For purposes of the project, a total of 20 focus groups were conducted—four groups in each of five geographic regions of the United States—with the objective of exploring the views of healthcare consumers about their roles in determining how health IT is designed and used. The groups, according to the report’s authors, were designed to gather opinions from diverse sections of the U.S. population—for example, four of the focus groups were conducted in Spanish and two were held in rural, medically underserved areas.

The first hour of each focus group was spent educating the participants about health IT so that participants could knowledgeably discuss their role in influencing the design and use of health IT

The authors wrote that a large number of participants originally thought they did not have the expertise necessary to help determine how health IT was designed and used, and that it was “the domain of experts in medicine and computers.”

But, the issues of privacy and security were the main concerns of a large majority of the participants, and they felt they “owned their data and needed a role in ensuring those data were secure and used only in ways that they authorized.” They also had concerns about unauthorized persons getting access to their information and that the information could be used for purposes other than to provide care.

The consumers felt that health insurers should not play a dominant role in health IT development, but were conflicted about the government’s role. As far as their own roles, while participants in the focus groups thought consumers should have a role, they were confused as to how that should happen.

While participants did not spontaneously mention that consumers could serve on hospital or other provider IT advisory boards, when moderators of the groups mentioned the idea the participants voiced support, according to the authors.
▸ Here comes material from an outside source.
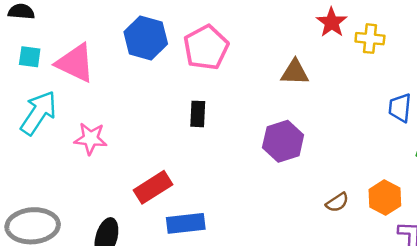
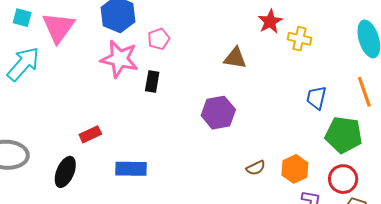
pink pentagon: (206, 48) -> (159, 39), moved, size x0.6
pink triangle: (75, 63) -> (58, 27), turned 33
pink star: (91, 139) -> (119, 59), moved, size x1.4
red rectangle: (153, 187) -> (90, 134), moved, size x0.7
They did not support the idea they should work with IT vendors to help design the technology, and also expressed the view that organizations such as the American Heart Association (AHA) or the AARP should not speak for them, reasoning these groups did not necessarily represent their interests.

The report concluded that there needs to be an effort to educate the public about health IT, and this effort should address how health IT will affect the experiences of all healthcare consumers and how consumers can have influence how IT is designed, developed and used.